══ Exercise inputs ══

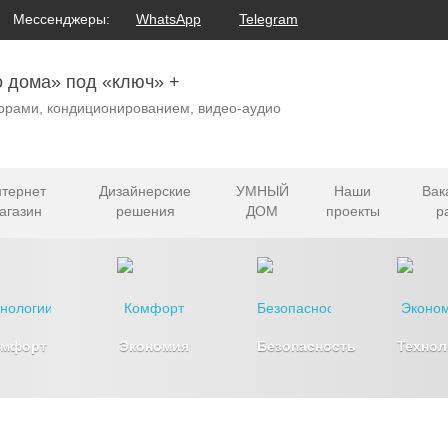
Мессенджеры:
WhatsApp
Telegram
о дома» под «ключ» +
орами, кондиционированием, видео-аудио
тернет
Дизайнерские
УМНЫЙ
Наши
Вак
агазин
решения
ДОМ
проекты
р
омфорт
Экономия
Безопасность
Технол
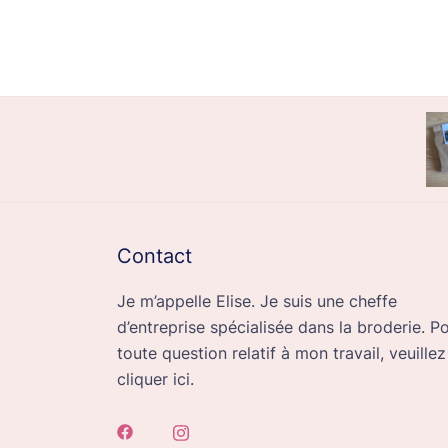
Contact
Je m’appelle Elise. Je suis une cheffe
d’entreprise spécialisée dans la broderie. P
toute question relatif à mon travail, veuillez
cliquer ici.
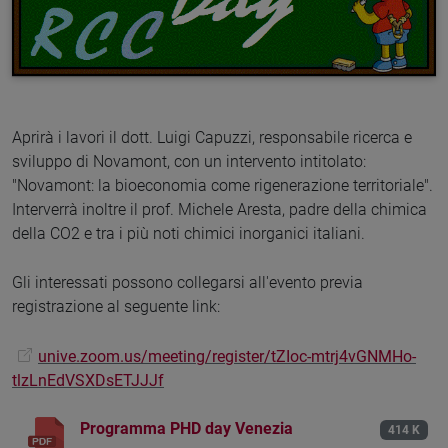
Aprirà i lavori il dott. Luigi Capuzzi, responsabile ricerca e
sviluppo di Novamont, con un intervento intitolato:
"Novamont: la bioeconomia come rigenerazione territoriale".
Interverrà inoltre il prof. Michele Aresta, padre della chimica
della CO2 e tra i più noti chimici inorganici italiani.
Gli interessati possono collegarsi all'evento previa
registrazione al seguente link:
unive.zoom.us/meeting/register/tZIoc-mtrj4vGNMHo-
tlzLnEdVSXDsETJJJf
Programma PHD day Venezia
414 K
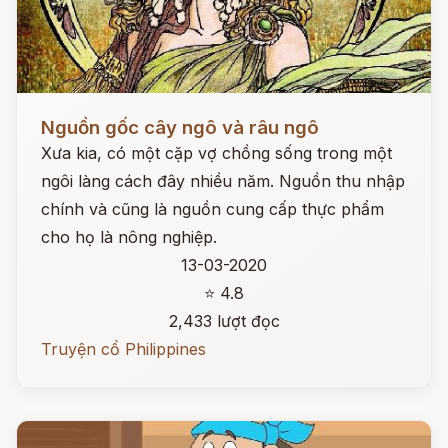
Đọc ngay
Nguồn gốc cây ngô và râu ngô
Xưa kia, có một cặp vợ chồng sống trong một
ngôi làng cách đây nhiều năm. Nguồn thu nhập
chính và cũng là nguồn cung cấp thực phẩm
cho họ là nông nghiệp.
13-03-2020
⭐ 4.8
2,433 lượt đọc
Truyện cổ Philippines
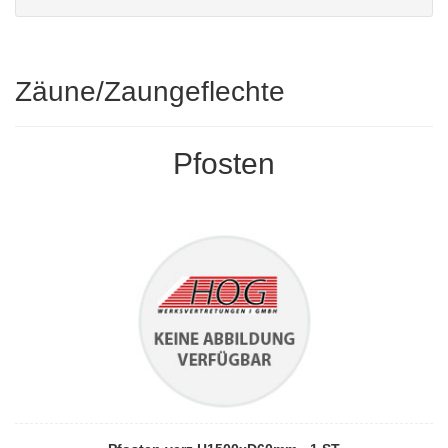
Zäune/Zaungeflechte
Pfosten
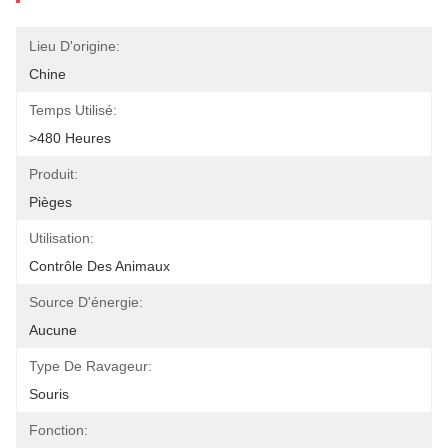
Lieu D'origine:
Chine
Temps Utilisé:
>480 Heures
Produit:
Pièges
Utilisation:
Contrôle Des Animaux
Source D'énergie:
Aucune
Type De Ravageur:
Souris
Fonction:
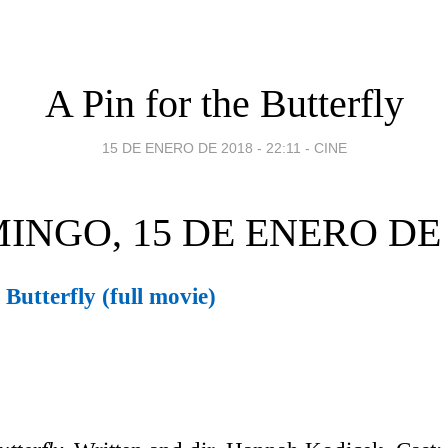
A Pin for the Butterfly
15 DE ENERO DE 2018 - 22:11
-
CINE
INGO, 15 DE ENERO DE 
Butterfly (full movie)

═══

What this task involves:
Looking over the entries above, how many lines contain the string "Butterfly"? State the number and nothing else.

Your solution:
2